**WHAT IS NEEDED:**
Find every line in the data that contains the word "Фальш". Return each of those lines.

Transcribed page contents:
******
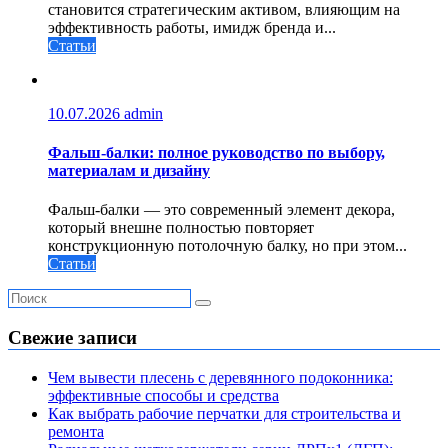
становится стратегическим активом, влияющим на
эффективность работы, имидж бренда и...
Статьи
10.07.2026
admin
Фальш-балки: полное руководство по выбору,
материалам и дизайну
Фальш-балки — это современный элемент декора,
который внешне полностью повторяет
конструкционную потолочную балку, но при этом...
Статьи
Свежие записи
Чем вывести плесень с деревянного подоконника:
эффективные способы и средства
Как выбрать рабочие перчатки для строительства и
ремонта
******
**RESULT:**
Фальш-балки: полное руководство по выбору,
Фальш-балки — это современный элемент декора,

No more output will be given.